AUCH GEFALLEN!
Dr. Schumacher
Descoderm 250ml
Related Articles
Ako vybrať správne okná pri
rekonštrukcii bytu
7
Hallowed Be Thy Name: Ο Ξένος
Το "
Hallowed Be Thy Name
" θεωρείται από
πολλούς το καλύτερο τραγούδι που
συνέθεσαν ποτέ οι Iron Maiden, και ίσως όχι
□ □ □ □
- _How to complete this task_
Lines that contain "Name" are the result; find them in the entries above and copy each one.

- _Expected output_
Hallowed Be Thy Name: Ο Ξένος
Hallowed Be Thy Name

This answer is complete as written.